Le Père Beutel, escorté par son chauffeur, traverse le parking de l'aéroport international. Arrivé à mis parcours, le clerc viertensteinois fait un bond en arrière et s'arrête. Une demi-douzaine d'hommes se sont dressés devant lui après avoir surgi d'entre les voitures stationnées. Deux d'entre eux sont armés de bats de baseball en acier, et deux autres de machettes.
"Alors le curé, on va où comme ça ?"
"Calmez-vous, mes enfants. Le Seigneur sait se montrer miséricordieux, mais commettre le péché ultime éteindra à jamais tout espoir de sauver vos âmes."
"Hein ? Qu'est-ce qu'il baragouine le vieux ?"
Le chauffeur se dresse alors devant le Père Beutel.
"Restez derrière moi, mon Père."
Alors que le chauffeur a la tête légèrement tournée lorsqu'il s'adresse au Père Beutel, l'un des six hommes portant un brassard du PNSS se précipite sur lui. Le Viertensteinois se retourne alors que le Schenkennien ne se trouve plus qu'à cinquante centimètres de lui. Il le saisit par les deux épaules et lui assène un violent coup de tête, avant de le jeter au sol, sur sa gauche. Il porte ensuite un puissant coup de poing dans le visage d'une autre partisan, puis donne un coup de coude dans la tempe de celui qui se trouve sur sa droite.
Mais le premier homme qu'il a frappé s'est déjà relevé.
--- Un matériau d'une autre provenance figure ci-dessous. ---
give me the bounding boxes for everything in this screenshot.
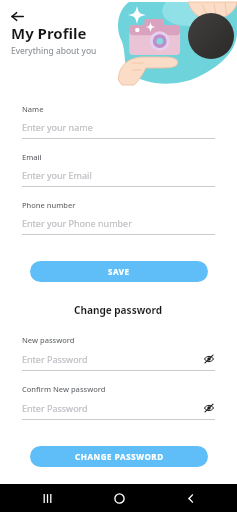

Celui-ci, à l'aide d'un couteau sorti de sa veste, poignarde le chauffeur, qui tombe au sol après avoir été frappé au crâne par une bat de baseball.
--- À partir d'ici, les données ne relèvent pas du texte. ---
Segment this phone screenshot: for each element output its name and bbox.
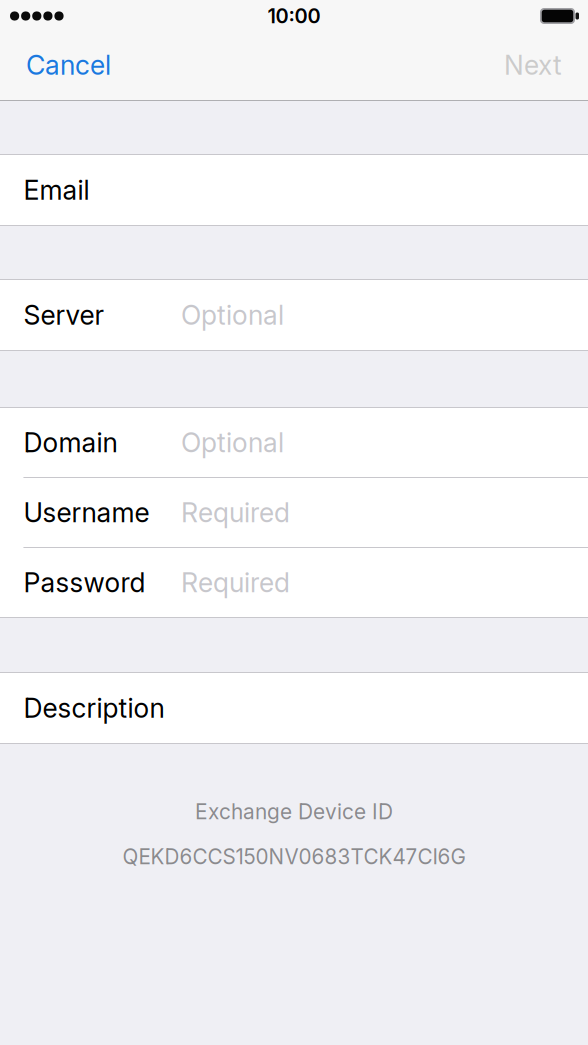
button[interactable]: Next bbox=[484, 40, 588, 90]
button[interactable]: Username bbox=[0, 478, 588, 547]
button[interactable]: Cancel bbox=[0, 40, 131, 90]
button[interactable]: Password bbox=[0, 548, 588, 617]
staticText: Password bbox=[24, 566, 146, 599]
staticText: Cancel bbox=[26, 49, 111, 81]
button[interactable]: Domain bbox=[0, 408, 588, 477]
button[interactable]: Server bbox=[0, 280, 588, 350]
staticText: Server bbox=[24, 299, 104, 331]
staticText: Optional bbox=[181, 426, 284, 459]
staticText: Username bbox=[24, 496, 150, 529]
staticText: Exchange Device ID bbox=[195, 799, 393, 824]
staticText: QEKD6CCS150NV0683TCK47CI6G bbox=[122, 844, 466, 869]
staticText: Domain bbox=[24, 426, 118, 459]
staticText: Required bbox=[181, 566, 290, 599]
button[interactable]: Email bbox=[0, 155, 588, 225]
staticText: Description bbox=[24, 692, 164, 724]
staticText: Email bbox=[24, 174, 90, 206]
staticText: Optional bbox=[181, 299, 284, 331]
staticText: Required bbox=[181, 496, 290, 529]
button[interactable]: Description bbox=[0, 673, 588, 743]
staticText: 10:00 bbox=[268, 4, 320, 28]
staticText: Next bbox=[504, 49, 562, 81]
Les six Nazis se tournent ensuite vers le Père Beutel.
"C'est toi qui vas payer pour lui, mon gars."
"Police !"
Les deux personnes qui ont crié cela se trouvent à trente mètres derrière eux. Immédiatement, l'une des deux policières tire une rafale de pistolet mitrailleur dans leur direction. Deux des six partisans tombent au sol, et le Père Beutel s'écroule, le genou explosé par une balle.
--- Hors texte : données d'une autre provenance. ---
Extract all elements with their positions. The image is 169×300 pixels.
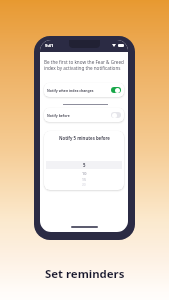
staticText: Be the first to know the Fear & Greed in… [44, 59, 124, 72]
staticText: Set reminders [45, 266, 125, 282]
staticText: Notify 5 minutes before [59, 135, 110, 141]
button[interactable]: Notify before [44, 108, 124, 122]
button[interactable]: Notify when index changes [44, 83, 124, 97]
button[interactable]: Toggle off [111, 112, 121, 118]
staticText: 9:41 [45, 43, 54, 49]
staticText: 15 [82, 177, 86, 182]
button[interactable]: Toggle on [111, 87, 121, 93]
staticText: 5 [83, 162, 86, 168]
staticText: Notify before [47, 113, 70, 118]
staticText: Notify when index changes [47, 88, 94, 93]
button[interactable]: Notify 5 minutes before [44, 131, 124, 190]
staticText: 20 [82, 183, 86, 187]
staticText: 10 [82, 171, 87, 176]
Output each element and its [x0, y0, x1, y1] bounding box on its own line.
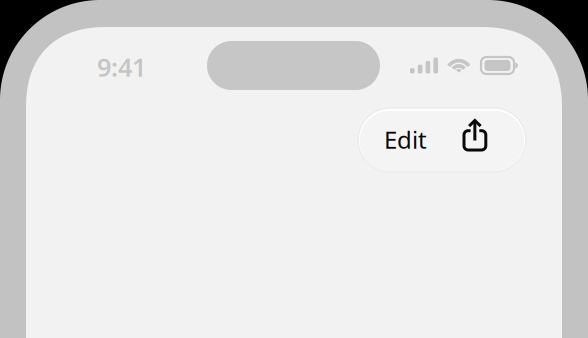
staticText: Edit — [384, 124, 427, 155]
button[interactable]: Edit — [358, 108, 526, 172]
staticText: 9:41 — [97, 50, 146, 84]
Les quatre Nazis réagissent rapidement. Brandissant leurs armes, ils se ruent sur les deux policières. Trop proches des forcenés pour tirer à nouveau, celles-ci dégainent leurs sabres de combat, et engagent leurs adversaires armés de bats et de machettes au corps à corps.
Le combat dure quelques minutes, mais les partisans sont défaits sans pouvoir infliger la moindre blessures aux représentantes des forces de l'ordre. Trois d'entre eux sont démembrés, et le quatrième a fini éventrer par une lame particulièrement aiguisée.
Les secours arrivent quelques minutes plus tard, afin de ramasser les corps des partisans nazis, et de mener le Père Beutel et son chauffeur, toujours vivant, à l’hôpital le plus proche.